Anyone else like this idea? I personally wish they made more subclasses like this, that merge two schools of magic (Hypnotism from Illusion and Enchantment, Shadowfell from Illusion and Necromancy, Limbo-Mages from Conjuration and Transmutation, Fleshwarpers from Necromancy and Transmutation, etc).
You mean I could potentially make an Ace Attorney style Spirit Medium in 5e?
If that's the case then sign me up.
Y'know, that's not a bad idea. Find a theme for mixing up the spell schools, and turn those themes into subclasses for the Wizard.
Could even come with mixed school spells, if they want to play around with that idea. The simple rule for that would be "The count as both spell schools for purposes of the _____ Savant Wizard subclass features (reminder: they let you scribe spells of that school into your book in half the time and I believe price.) and for the purposes of Detect Magic".
Could certainly be played that way. That sounds cool.
Yeah. There are a lot of themes that could be explored beyond the current subclasses by doing this:
- Order of Magicians with Conjuration and Illusion, summoning doves and rabbits and performing illusions.
- Necroblaster (would need a better name) with Evocation and Necromancy, that shoots people with necrotic energy and uses souls of the deceased to attack others upon death.
- Phaser as Conjuration and Evocation, where you can cause attacks to go through solid objects and flesh, warping the space around you to give resistance to creatures for certain damages, etc.
- Transitor, Illusion and Transmutation to create objects that aren't really there, but can be interacted with, and so on.
There's a lot of ideas they could play with if they leaned more into this way of designing subclasses for wizards, starting with the Spirits bard becoming a wizard subclass (or having both).
I like the idea of using dual schools of magic to create a theme for a magical tradition. I've thought of a few different traditions (mostly just names) but spiritualist didn't occur to me. I think two of them might have been your hypnotism (mind-bender) and shadowfell (shadow). I like the sound of fleshwarper, makes me think of the Phyrexians from magic the gathering but with undead instead of mechanical pieces.
Honestly, I prefer "Beguiler" for the Enchantment/Illusionist option - it's got history via the 3.5e PHB 2 (and Ruty Rutenberg & team made a version of it in
Xanathar's Lost Notes going that exact way, as a mix of schools, though I'm not wedded to anything in guild content at this time).

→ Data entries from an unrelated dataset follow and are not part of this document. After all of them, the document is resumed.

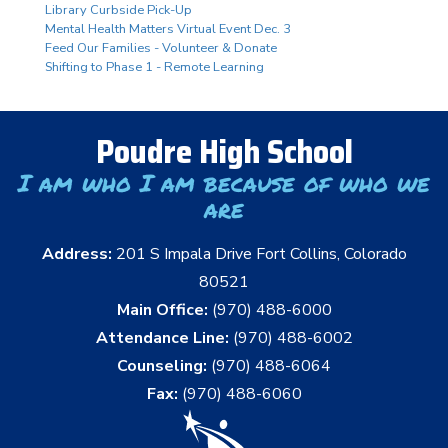
Library Curbside Pick-Up
Mental Health Matters Virtual Event Dec. 3
Feed Our Families - Volunteer & Donate
Shifting to Phase 1 - Remote Learning
Poudre High School
I am who I am because of who we
are
Address:
201 S Impala Drive Fort Collins, Colorado
80521
Main Office:
(970) 488-6000
Attendance Line:
(970) 488-6002
Counseling:
(970) 488-6064
Fax:
(970) 488-6060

I've thought about how Graviturgy and Chronurgy might actually be dual schools themselves, but they don't QUITE fit the mold when you look at each of their new spells that were designed for the traditions. In general though, Gravity magic is a mixture of transmutation and conjuration - making things heavier or lighter or summoning forces to weigh you down, like a freakin black hole. Chronurgy is in general Necromancy + Divination - you do the Doctor Strange thing and see multiple future pathlines (divination), plus you can age and kill things with time magic (necromancy).
Both of the schools have some evocations though, if I recall, and this gets back to my issue that several of the schools overlap in ways that don't really make sense as separate schools (Evocation and Conjuration are the most clear ones, but then there are necromancy spells that act more like evocations (finger of death) or act more like conjurations (animate dead) or more like divinations (speak with dead), etc, and there's heavy overlap between transmutation and enchantment and illusion and enchantment.
But this just gives us more options for dual school traditions.
So Necromancy + Illusion = Nethermancy (4e tradition for Essentials wizards), for example.
I'd love to see a tradition for each combo, plus other non-standard ones like the Bladesinger that take a bite out of other classes' ideas.
Wizard had the most subclasses out of the original book, but without going dual, it felt like it had the least room to grow (compare the similarly large PHB Cleric Domains list, where they could grow ad nauseum infinitum).